Clocking each of these developments as they fly by — sometimes while on the move ourselves, increasingly via our phones — the connections aren’t always obvious. So let’s pause for a breath and take inventory of this week’s media news, and the changing of the guard that it reveals.

  • On Tuesday, TheWrap covered a Reuters poll that found social media surpassed TV and websites as the preferred source for news, the first time that’s happened. Driven by younger consumers, 54% reported accessing news via social media, compared to 50% and 48% for TV and the web, respectively.
  • The same day, ratings service Nielsen reported that streaming accounted for 45% of TV usage, representing a surge of more than 70% over the past four years that has lifted that form of distribution to narrowly exceed the combined figure for broadcast (20%) and cable (24%).

Part of that shift has been driven by YouTube, and as if on cue:

  • On Wednesday the company boasted its short-form video platform YouTube Shorts has hit 200 billion streams, a Carl Sagan-like number that reflects the increased popularity of bite-sized programming consumption, which competes with traditional production in the battle for attention and eyeballs.

Shorter version: Teens and young adults (especially) are spending less time watching movies and TV shows, while allocating more to snippets of video and getting their news from TikTok, not those stodgy cable networks watched by their parents and grandparents.

But wait, there’s more. Netflix unveiled a groundbreaking deal Wednesday to carry the output from French broadcaster TF1, an agreement TF1 Group CEO Rodolphe Belmer described in its announcement as becoming necessary “as viewing habits shift toward on-demand consumption and audience fragmentation increases” — a trend that has crossed international borders. 

Disney+ app
Disney+ signed on in 2019, hastening the shift from linear to streaming (Getty Images),

Finally, Amazon issued a memo that served as a not-so-subtle warning to its employees about the impact of artificial intelligence, noting there will be layoffs associated with AI picking up tasks performed by actual humans, while offering the only modestly reassuring aside that some new jobs will be created as a byproduct of that shift.

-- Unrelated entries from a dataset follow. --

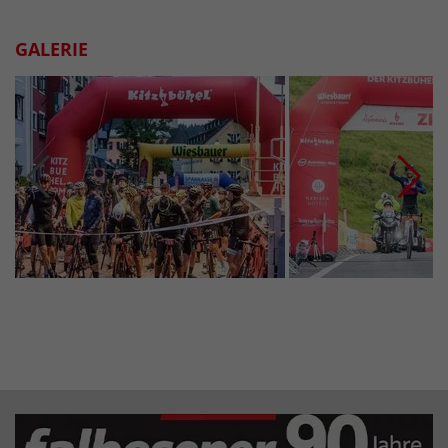
GALERIE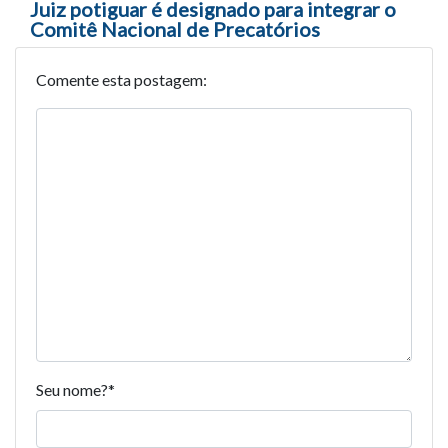
Juiz potiguar é designado para integrar o
Comitê Nacional de Precatórios
Comente esta postagem:
Seu nome?
*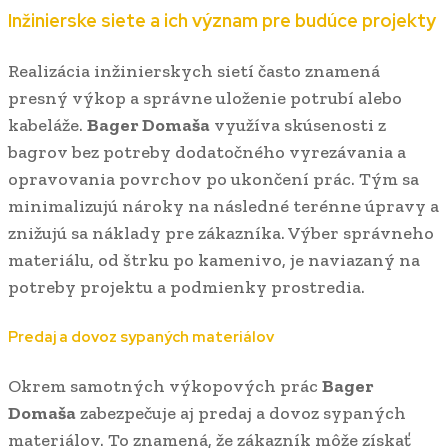
Inžinierske siete a ich význam pre budúce projekty
Realizácia inžinierskych sietí často znamená
presný výkop a správne uloženie potrubí alebo
kabeláže.
Bager Domaša
využíva skúsenosti z
bagrov bez potreby dodatočného vyrezávania a
opravovania povrchov po ukončení prác. Tým sa
minimalizujú nároky na následné terénne úpravy a
znižujú sa náklady pre zákazníka. Výber správneho
materiálu, od štrku po kamenivo, je naviazaný na
potreby projektu a podmienky prostredia.
Predaj a dovoz sypaných materiálov
Okrem samotných výkopových prác
Bager
Domaša
zabezpečuje aj predaj a dovoz sypaných
materiálov. To znamená, že zákazník môže získať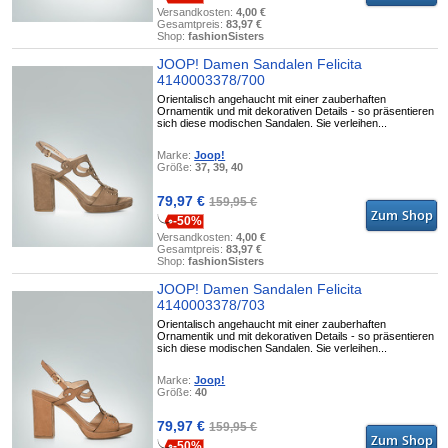
Versandkosten:
4,00 €
Gesamtpreis:
83,97 €
Shop:
fashionSisters
JOOP! Damen Sandalen Felicita
4140003378/700
Orientalisch angehaucht mit einer zauberhaften
Ornamentik und mit dekorativen Details - so präsentieren
sich diese modischen Sandalen. Sie verleihen...
Marke:
Joop!
Größe:
37, 39, 40
79,97 €
159,95 €
-50%
Versandkosten:
4,00 €
Gesamtpreis:
83,97 €
Shop:
fashionSisters
JOOP! Damen Sandalen Felicita
4140003378/703
Orientalisch angehaucht mit einer zauberhaften
Ornamentik und mit dekorativen Details - so präsentieren
sich diese modischen Sandalen. Sie verleihen...
Marke:
Joop!
Größe:
40
79,97 €
159,95 €
-50%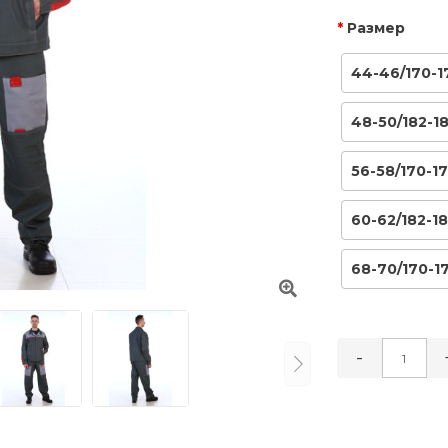
Размер
44-46/170-1
48-50/182-1
56-58/170-1
60-62/182-1
68-70/170-1
-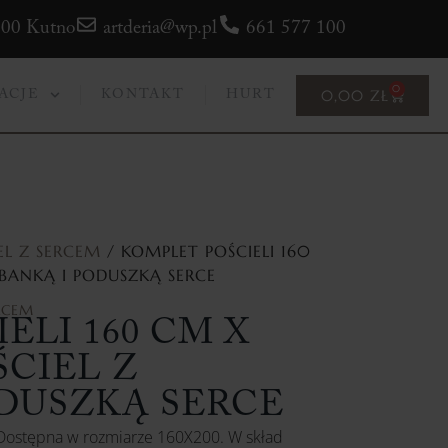
300 Kutno
artderia@wp.pl
661 577 100
0
0,00
ZŁ
ACJE
KONTAKT
HURT
EL Z SERCEM
/ KOMPLET POŚCIELI 160
BANKĄ I PODUSZKĄ SERCE
ERCEM
ELI 160 CM X
ŚCIEL Z
ODUSZKĄ SERCE
 Dostępna w rozmiarze 160X200. W skład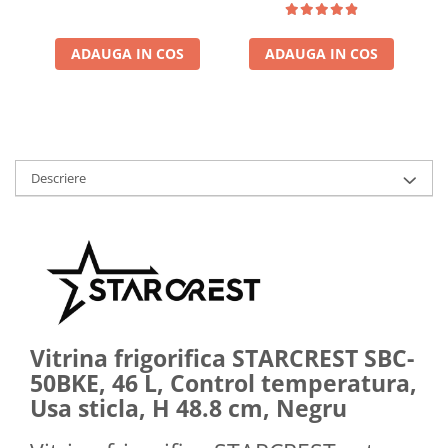
ADAUGA IN COS
ADAUGA IN COS
Descriere
Vitrina frigorifica STARCREST SBC-
50BKE, 46 L, Control temperatura,
Usa sticla, H 48.8 cm, Negru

So basically, “Get on board, or get out of the way.” Although frankly, a host of recent headlines have made clear AI’s impact remains unpredictable enough that it won’t necessarily spare early adopters either, in the same way monsters in old movies frequently kill the mad scientist that unleashes them first.

The main problem, grappled with since the transition from print to online and more recently the great migration to streaming that began with the launch of multiple services (including Disney+ and Apple TV+) in 2019, is the uncertainty about when these lines will intersect — whether newer revenue streams can supplant old ones, such as linear TV, before those models slide off a cliff.

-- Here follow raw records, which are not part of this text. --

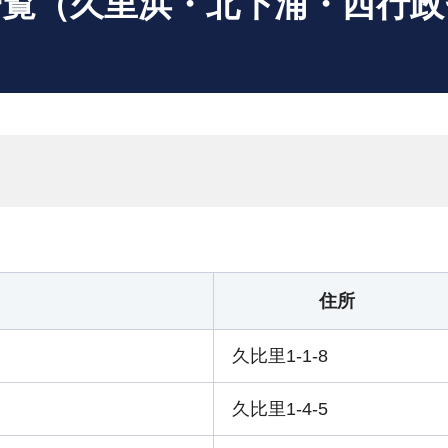
一覧（久里浜・北下浦・西行政
住所
久比里1-1-8
久比里1-4-5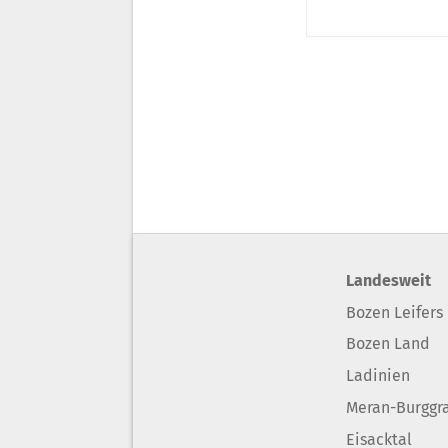
Landesweit
Bozen Leifers
Bozen Land
Ladinien
Meran-Burggr
Eisacktal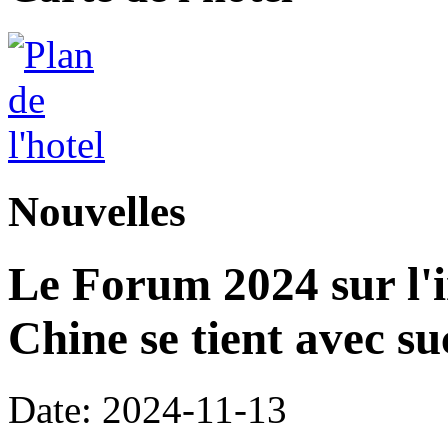
Nouvelles
Le Forum 2024 sur l'i
Chine se tient avec su
Date: 2024-11-13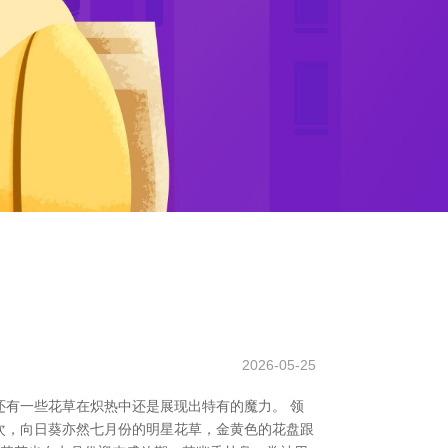
2026-05-25
有一些花草在炽热中还是展现出特有的魔力。 领
次，向日葵亦然七月份的明星花草，金黄色的花盘跟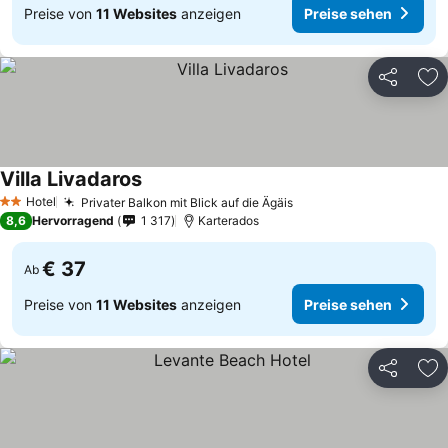
Preise von
11 Websites
anzeigen
Preise sehen
Teilen
Zu
Villa Livadaros
Hotel
Privater Balkon mit Blick auf die Ägäis
2 Sterne
8,6
Hervorragend
1 317
Karterados
€ 37
Ab
Preise von
11 Websites
anzeigen
Preise sehen
Teilen
Zu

The newspaper industry dealt with that game of digital chicken first, as the web gobbled up its classified advertising business and distribution of print editions, falling victim to those forces despite the alarm bells sounded about trading in “print dollars for digital dimes.” Although most legacy publications have managed to survive, with a few notable exceptions like the New York Times, it’s generally in dramatically scaled-down form, both in terms of the size of their staffs and the scope of their ambitions.

Step back a little further, and it’s easy to weave more pixels into the picture, like Warner Bros. Discovery and NBCUniversal’s spinoffs of their declining cable assets, and whether the economies of scale associated with mergers and acquisitions can be enough to justify anteing up for an entity whose trend lines point in the wrong direction.

In “The Usual Suspects,” the messy cop defends his scattered work area by telling a colleague, “It all makes sense when you look at it right. You gotta stand back from it.”

In the daily scramble of these jobs, including the race to cover these stories, it can be difficult to take the time to seek perspective or try connecting the dots, making things appear messier, even chaotic. Whether the view is from up close or gains clarity from far away, though, the prospects for traditional media don’t paint a comforting picture.